TASK TO CARRY OUT: This calls for a word-for-word copy of all the data, with each picture removed.
- - -
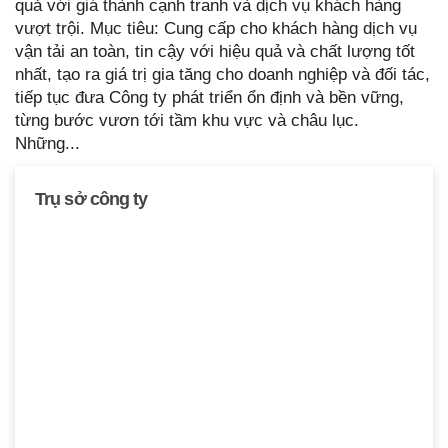
quả với giá thành cạnh tranh và dịch vụ khách hàng
vượt trội. Mục tiêu: Cung cấp cho khách hàng dịch vụ
vận tải an toàn, tin cậy với hiệu quả và chất lượng tốt
nhất, tạo ra giá trị gia tăng cho doanh nghiệp và đối tác,
tiếp tục đưa Công ty phát triển ổn định và bền vững,
từng bước vươn tới tầm khu vực và châu lục.
Những...
TGĐ Công ty
Trụ sở công ty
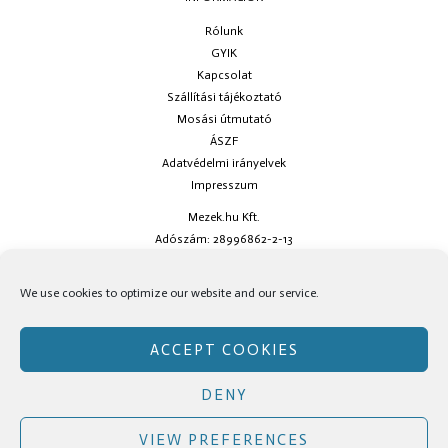
Rólunk
GYIK
Kapcsolat
Szállítási tájékoztató
Mosási útmutató
ÁSZF
Adatvédelmi irányelvek
Impresszum
Mezek.hu Kft.
Adószám: 28996862-2-13
Ha kérdésed van keress minket az
info@mezek.hu
e-mail címen vagy a
We use cookies to optimize our website and our service.
social oldalainkon!
ACCEPT COOKIES
DENY
Copyright © Mezek.hu 2026 Mezek.hu
VIEW PREFERENCES
Facebook
Instagram
TikTok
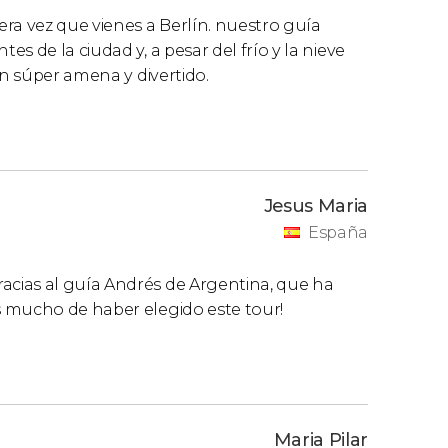
ra vez que vienes a Berlín. nuestro guía
s de la ciudad y, a pesar del frío y la nieve
ón súper amena y divertido.
Jesus Maria
España
cias al guía Andrés de Argentina, que ha
s mucho de haber elegido este tour!
Maria Pilar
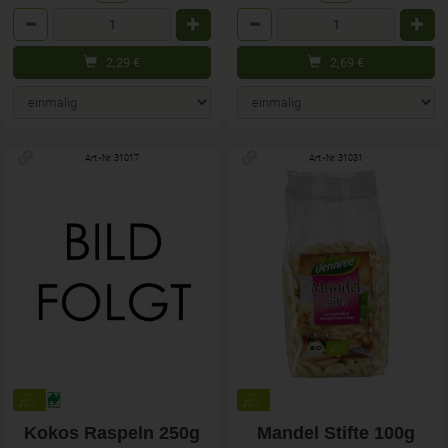
Anzahl
Anzahl
2,29
€
2,69
€
Art.-Nr. 31017
Art.-Nr. 31031
Kokos Raspeln 250g
Mandel Stifte 100g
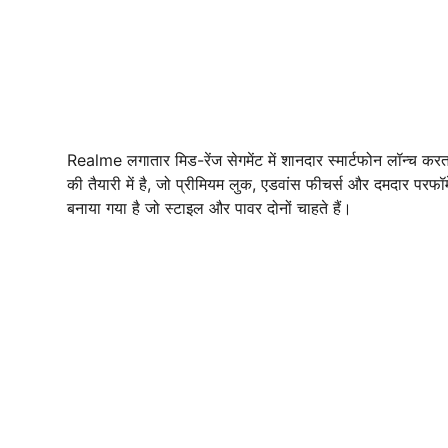
Realme लगातार मिड-रेंज सेगमेंट में शानदार स्मार्टफोन लॉन्
की तैयारी में है, जो प्रीमियम लुक, एडवांस फीचर्स और दमदार परफॉ
बनाया गया है जो स्टाइल और पावर दोनों चाहते हैं।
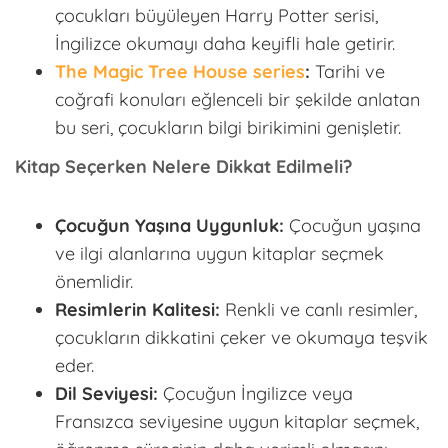
çocukları büyüleyen Harry Potter serisi,
İngilizce okumayı daha keyifli hale getirir.
The Magic Tree House series
:
Tarihi ve
coğrafi konuları eğlenceli bir şekilde anlatan
bu seri, çocukların bilgi birikimini genişletir.
Kitap Seçerken Nelere Dikkat Edilmeli?
Çocuğun Yaşına Uygunluk:
Çocuğun yaşına
ve ilgi alanlarına uygun kitaplar seçmek
önemlidir.
Resimlerin Kalitesi:
Renkli ve canlı resimler,
çocukların dikkatini çeker ve okumaya teşvik
eder.
Dil Seviyesi:
Çocuğun İngilizce veya
Fransızca seviyesine uygun kitaplar seçmek,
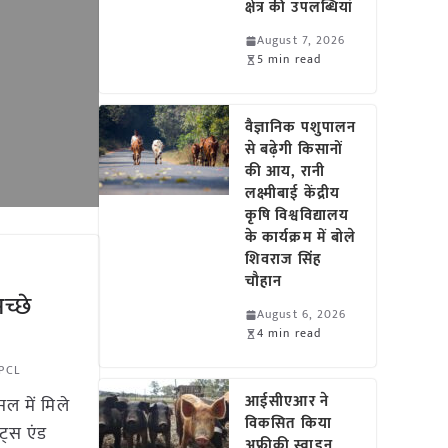
क्षेत्र की उपलब्धियां
August 7, 2026
5 min read
वैज्ञानिक पशुपालन
से बढ़ेगी किसानों
की आय, रानी
लक्ष्मीबाई केंद्रीय
कृषि विश्वविद्यालय
के कार्यक्रम में बोले
शिवराज सिंह
चौहान
च्छे
August 6, 2026
4 min read
PCL
आईसीएआर ने
ल में मिले
विकसित किया
ट्स एंड
अफ्रीकी स्वाइन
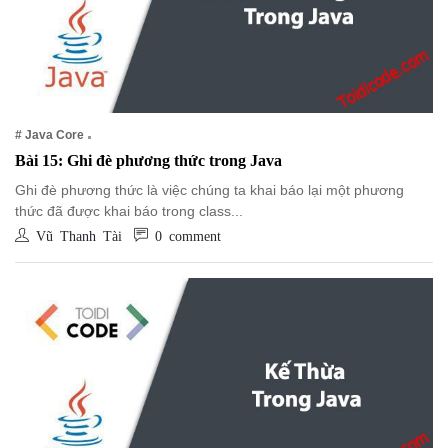
# Java Core
Bài 15: Ghi đè phương thức trong Java
Ghi đè phương thức là việc chúng ta khai báo lại một phương
thức đã được khai báo trong class...
Vũ Thanh Tài
0 comment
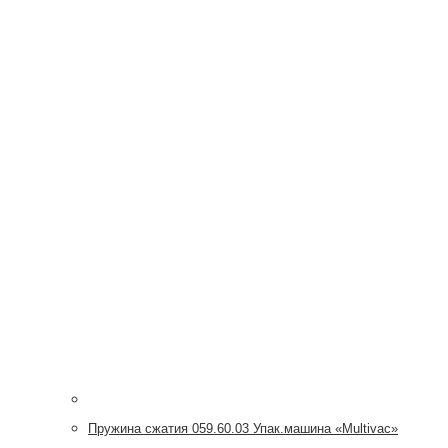
Пружина сжатия 059.60.03 Упак.машина «Multivac»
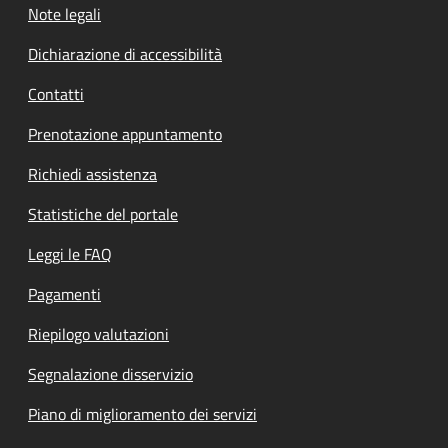
Note legali
Dichiarazione di accessibilità
Contatti
Prenotazione appuntamento
Richiedi assistenza
Statistiche del portale
Leggi le FAQ
Pagamenti
Riepilogo valutazioni
Segnalazione disservizio
Piano di miglioramento dei servizi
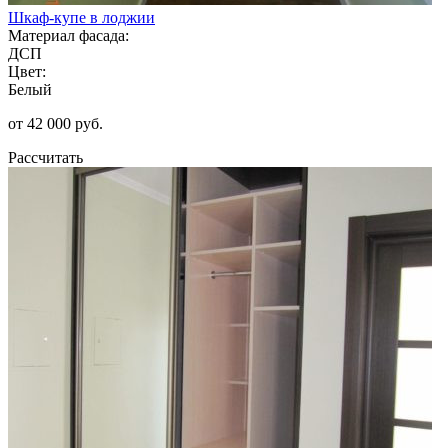
Шкаф-купе в лоджии
Материал фасада:
ДСП
Цвет:
Белый
от 42 000 руб.
Рассчитать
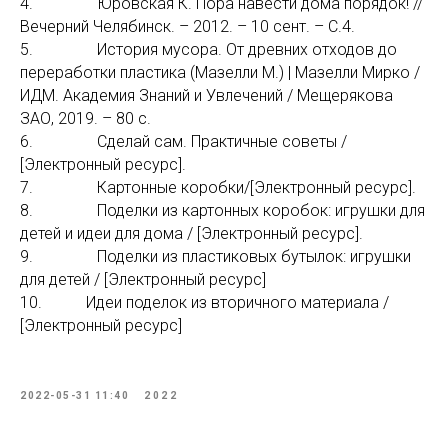
4. Юровская К. Пора навести дома порядок! //
Вечерний Челябинск. – 2012. – 10 сент. – С.4.
5. История мусора. От древних отходов до
переработки пластика (Мазелли М.) | Мазелли Мирко /
ИДМ. Академия Знаний и Увлечений / Мещерякова
ЗАО, 2019. – 80 с.
6. Сделай сам. Практичные советы /
[Электронный ресурс].
7. Картонные коробки/[Электронный ресурс].
8. Поделки из картонных коробок: игрушки для
детей и идеи для дома / [Электронный ресурс].
9. Поделки из пластиковых бутылок: игрушки
для детей / [Электронный ресурс]
10. Идеи поделок из вторичного материала /
[Электронный ресурс]
2022-05-31 11:40
2022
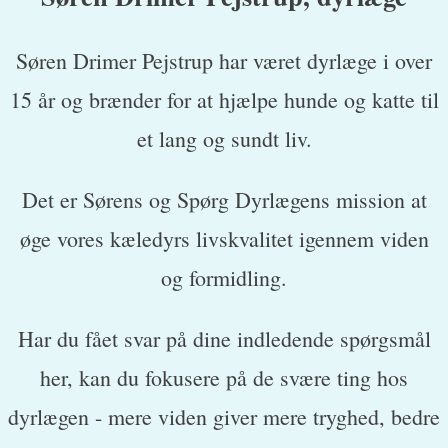
Søren Drimer Pejstrup har været dyrlæge i over
15 år og brænder for at hjælpe hunde og katte til
et lang og sundt liv.
Det er Sørens og Spørg Dyrlægens mission at
øge vores kæledyrs livskvalitet igennem viden
og formidling.
Har du fået svar på dine indledende spørgsmål
her, kan du fokusere på de svære ting hos
dyrlægen - mere viden giver mere tryghed, bedre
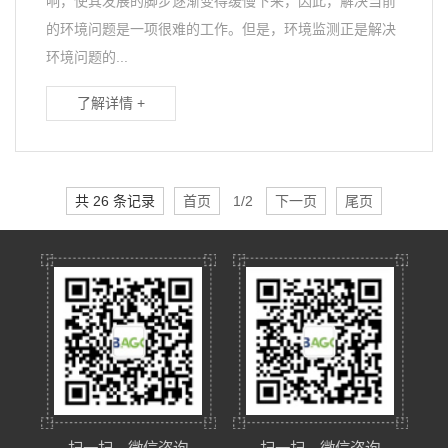
响，使其发展的脚步逐渐变得缓慢下来，因此，解决当前
的环境问题是一项很难的工作。但是，环境监测正是解决
环境问题的...
了解详情 +
共 26 条记录
首页
1/2
下一页
尾页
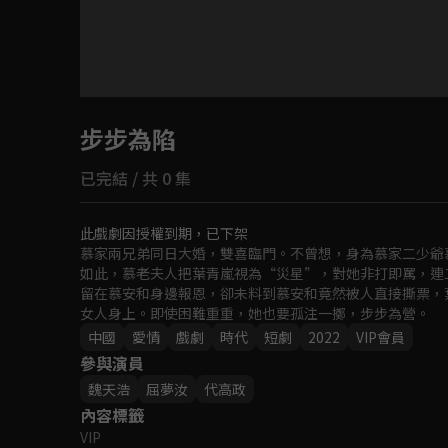
目前未允許這部影片在你所在的地區播放
步步為陷
如有不便請見諒
已完結 / 共 0 集
回首頁
此戲劇因授權到期，已下架
慕家兩兄弟同日大婚，雙喜臨門。不曾想，身為慕家二少爺
如此，慕老夫人把葉青嵐視為“災星”，對她非打即罵，連
留在慕安和身邊報恩，卻未料到慕安和竟然被人直接撕票，
女人身上。即使困難重重，她也要孤注一擲，步步為營。
中國
愛情
戲劇
時代
短劇
2022
VIP會員
參與演員
魏天浩
屈夢汝
代高政
內容標籤
VIP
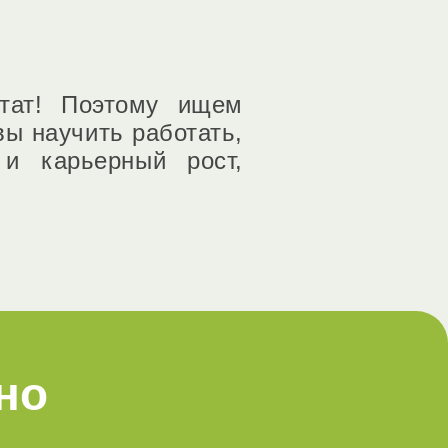
тат! Поэтому ищем
ы научить работать,
и карьерный рост,
но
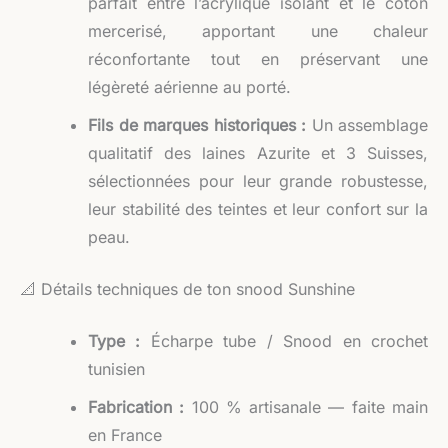
parfait entre l’acrylique isolant et le coton
mercerisé, apportant une chaleur
réconfortante tout en préservant une
légèreté aérienne au porté.
Fils de marques historiques :
Un assemblage
qualitatif des laines Azurite et 3 Suisses,
sélectionnées pour leur grande robustesse,
leur stabilité des teintes et leur confort sur la
peau.
📐 Détails techniques de ton snood Sunshine
Type :
Écharpe tube / Snood en crochet
tunisien
Fabrication :
100 % artisanale — faite main
en France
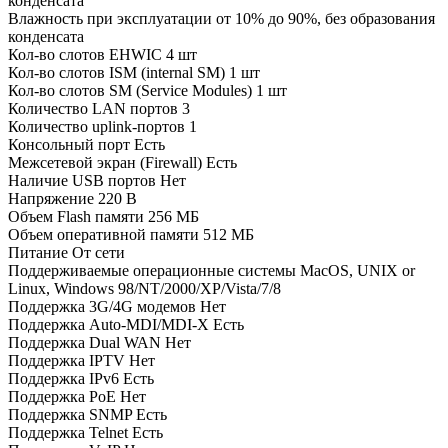
конденсата
Влажность при эксплуатации
от 10% до 90%, без образования
конденсата
Кол-во слотов EHWIC
4 шт
Кол-во слотов ISM (internal SM)
1 шт
Кол-во слотов SM (Service Modules)
1 шт
Количество LAN портов
3
Количество uplink-портов
1
Консольный порт
Есть
Межсетевой экран (Firewall)
Есть
Наличие USB портов
Нет
Напряжение
220 В
Объем Flash памяти
256 МБ
Объем оперативной памяти
512 МБ
Питание
От сети
Поддерживаемые операционные системы
MacOS, UNIX or
Linux, Windows 98/NT/2000/XP/Vista/7/8
Поддержка 3G/4G модемов
Нет
Поддержка Auto-MDI/MDI-X
Есть
Поддержка Dual WAN
Нет
Поддержка IPTV
Нет
Поддержка IPv6
Есть
Поддержка PoE
Нет
Поддержка SNMP
Есть
Поддержка Telnet
Есть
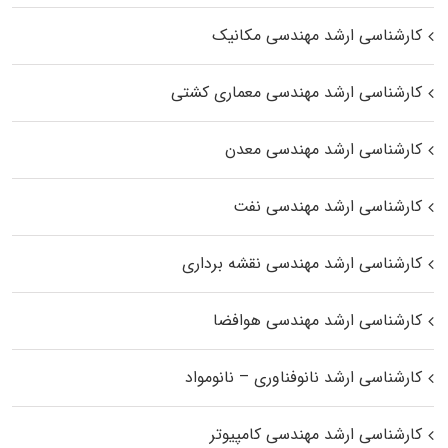
کارشناسی ارشد مهندسی مکانیک
کارشناسی ارشد مهندسی معماری کشتی
کارشناسی ارشد مهندسی معدن
کارشناسی ارشد مهندسی نفت
کارشناسی ارشد مهندسی نقشه برداری
کارشناسی ارشد مهندسی هوافضا
کارشناسی ارشد نانوفناوری – نانومواد
کارشناسی ارشد مهندسی کامپیوتر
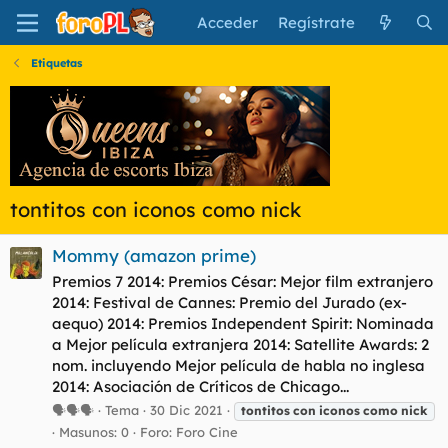
Acceder
Regístrate
Etiquetas
tontitos con iconos como nick
Mommy (amazon prime)
Premios 7 2014: Premios César: Mejor film extranjero
2014: Festival de Cannes: Premio del Jurado (ex-
aequo) 2014: Premios Independent Spirit: Nominada
a Mejor película extranjera 2014: Satellite Awards: 2
nom. incluyendo Mejor película de habla no inglesa
2014: Asociación de Críticos de Chicago...
🗣🗣🗣
Tema
30 Dic 2021
tontitos
con
iconos
como
nick
Masunos: 0
Foro:
Foro Cine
- - -
PROBLEM SOLUTION:
quả với giá thành cạnh tranh và dịch vụ khách hàng
vượt trội. Mục tiêu: Cung cấp cho khách hàng dịch vụ
vận tải an toàn, tin cậy với hiệu quả và chất lượng tốt
nhất, tạo ra giá trị gia tăng cho doanh nghiệp và đối tác,
tiếp tục đưa Công ty phát triển ổn định và bền vững,
từng bước vươn tới tầm khu vực và châu lục.
Những...
TGĐ Công ty
Trụ sở công ty
Rólunk
GYIK
Kapcsolat
Szállítási tájékoztató
Mosási útmutató
ÁSZF
Adatvédelmi irányelvek
Impresszum
Mezek.hu Kft.
Adószám: 28996862-2-13
Ha kérdésed van keress minket az
info@mezek.hu
e-mail címen vagy a
We use cookies to optimize our website and our service.
social oldalainkon!
ACCEPT COOKIES
DENY
Copyright © Mezek.hu 2026 Mezek.hu
VIEW PREFERENCES
Facebook
Instagram
TikTok
ra vez que vienes a Berlín. nuestro guía
s de la ciudad y, a pesar del frío y la nieve
ón súper amena y divertido.
Jesus Maria
España
cias al guía Andrés de Argentina, que ha
s mucho de haber elegido este tour!
Maria Pilar
Anzahl
Anzahl
2,29
€
2,69
€
Art.-Nr. 31017
Art.-Nr. 31031
Kokos Raspeln 250g
Mandel Stifte 100g
Realme लगातार मिड-रेंज सेगमेंट में शानदार स्मार्टफोन लॉन्
की तैयारी में है, जो प्रीमियम लुक, एडवांस फीचर्स और दमदार परफॉ
बनाया गया है जो स्टाइल और पावर दोनों चाहते हैं।
çocukları büyüleyen Harry Potter serisi,
İngilizce okumayı daha keyifli hale getirir.
The Magic Tree House series
:
Tarihi ve
coğrafi konuları eğlenceli bir şekilde anlatan
bu seri, çocukların bilgi birikimini genişletir.
Kitap Seçerken Nelere Dikkat Edilmeli?
Çocuğun Yaşına Uygunluk:
Çocuğun yaşına
ve ilgi alanlarına uygun kitaplar seçmek
önemlidir.
Resimlerin Kalitesi:
Renkli ve canlı resimler,
çocukların dikkatini çeker ve okumaya teşvik
eder.
Dil Seviyesi:
Çocuğun İngilizce veya
Fransızca seviyesine uygun kitaplar seçmek,
क्षेत्र की उपलब्धियां
August 7, 2026
5 min read
वैज्ञानिक पशुपालन
से बढ़ेगी किसानों
की आय, रानी
लक्ष्मीबाई केंद्रीय
कृषि विश्वविद्यालय
के कार्यक्रम में बोले
शिवराज सिंह
चौहान
च्छे
August 6, 2026
4 min read
PCL
आईसीएआर ने
ल में मिले
विकसित किया
ट्स एंड
अफ्रीकी स्वाइन
# Java Core
Bài 15: Ghi đè phương thức trong Java
Ghi đè phương thức là việc chúng ta khai báo lại một phương
thức đã được khai báo trong class...
Vũ Thanh Tài
0 comment
Пружина сжатия 059.60.03 Упак.машина «Multivac»
Note legali
Dichiarazione di accessibilità
Contatti
Prenotazione appuntamento
Richiedi assistenza
Statistiche del portale
Leggi le FAQ
Pagamenti
Riepilogo valutazioni
Segnalazione disservizio
Piano di miglioramento dei servizi
Шкаф-купе в лоджии
Материал фасада:
ДСП
Цвет:
Белый
от 42 000 руб.
Рассчитать
4. Юровская К. Пора навести дома порядок! //
Вечерний Челябинск. – 2012. – 10 сент. – С.4.
5. История мусора. От древних отходов до
переработки пластика (Мазелли М.) | Мазелли Мирко /
ИДМ. Академия Знаний и Увлечений / Мещерякова
ЗАО, 2019. – 80 с.
6. Сделай сам. Практичные советы /
[Электронный ресурс].
7. Картонные коробки/[Электронный ресурс].
8. Поделки из картонных коробок: игрушки для
детей и идеи для дома / [Электронный ресурс].
9. Поделки из пластиковых бутылок: игрушки
для детей / [Электронный ресурс]
10. Идеи поделок из вторичного материала /
[Электронный ресурс]
2022-05-31 11:40
2022
Søren Drimer Pejstrup har været dyrlæge i over
15 år og brænder for at hjælpe hunde og katte til
et lang og sundt liv.
Det er Sørens og Spørg Dyrlægens mission at
øge vores kæledyrs livskvalitet igennem viden
og formidling.
Har du fået svar på dine indledende spørgsmål
her, kan du fokusere på de svære ting hos
dyrlægen - mere viden giver mere tryghed, bedre
响，使其发展的脚步逐渐变得缓慢下来，因此，解决当前
的环境问题是一项很难的工作。但是，环境监测正是解决
环境问题的...
了解详情 +
共 26 条记录
首页
1/2
下一页
尾页
目前未允許這部影片在你所在的地區播放
步步為陷
如有不便請見諒
已完結 / 共 0 集
回首頁
此戲劇因授權到期，已下架
慕家兩兄弟同日大婚，雙喜臨門。不曾想，身為慕家二少爺
如此，慕老夫人把葉青嵐視為“災星”，對她非打即罵，連
留在慕安和身邊報恩，卻未料到慕安和竟然被人直接撕票，
女人身上。即使困難重重，她也要孤注一擲，步步為營。
中國
愛情
戲劇
時代
短劇
2022
VIP會員
參與演員
魏天浩
屈夢汝
代高政
內容標籤
VIP
тат! Поэтому ищем
ы научить работать,
и карьерный рост,
но
parfait entre l’acrylique isolant et le coton
mercerisé, apportant une chaleur
réconfortante tout en préservant une
légèreté aérienne au porté.
Fils de marques historiques :
Un assemblage
qualitatif des laines Azurite et 3 Suisses,
sélectionnées pour leur grande robustesse,
leur stabilité des teintes et leur confort sur la
peau.
📐 Détails techniques de ton snood Sunshine
Type :
Écharpe tube / Snood en crochet
tunisien
Fabrication :
100 % artisanale — faite main
en France
конденсата
Влажность при эксплуатации
от 10% до 90%, без образования
конденсата
Кол-во слотов EHWIC
4 шт
Кол-во слотов ISM (internal SM)
1 шт
Кол-во слотов SM (Service Modules)
1 шт
Количество LAN портов
3
Количество uplink-портов
1
Консольный порт
Есть
Межсетевой экран (Firewall)
Есть
Наличие USB портов
Нет
Напряжение
220 В
Объем Flash памяти
256 МБ
Объем оперативной памяти
512 МБ
Питание
От сети
Поддерживаемые операционные системы
MacOS, UNIX or
Linux, Windows 98/NT/2000/XP/Vista/7/8
Поддержка 3G/4G модемов
Нет
Поддержка Auto-MDI/MDI-X
Есть
Поддержка Dual WAN
Нет
Поддержка IPTV
Нет
Поддержка IPv6
Есть
Поддержка PoE
Нет
Поддержка SNMP
Есть
Поддержка Telnet
Есть
کارشناسی ارشد مهندسی مکانیک
کارشناسی ارشد مهندسی معماری کشتی
کارشناسی ارشد مهندسی معدن
کارشناسی ارشد مهندسی نفت
کارشناسی ارشد مهندسی نقشه برداری
کارشناسی ارشد مهندسی هوافضا
کارشناسی ارشد نانوفناوری – نانومواد
کارشناسی ارشد مهندسی کامپیوتر
Acceder
Regístrate
Etiquetas
tontitos con iconos como nick
Mommy (amazon prime)
Premios 7 2014: Premios César: Mejor film extranjero
2014: Festival de Cannes: Premio del Jurado (ex-
aequo) 2014: Premios Independent Spirit: Nominada
a Mejor película extranjera 2014: Satellite Awards: 2
nom. incluyendo Mejor película de habla no inglesa
2014: Asociación de Críticos de Chicago...
🗣🗣🗣
Tema
30 Dic 2021
tontitos
con
iconos
como
nick
Masunos: 0
Foro:
Foro Cine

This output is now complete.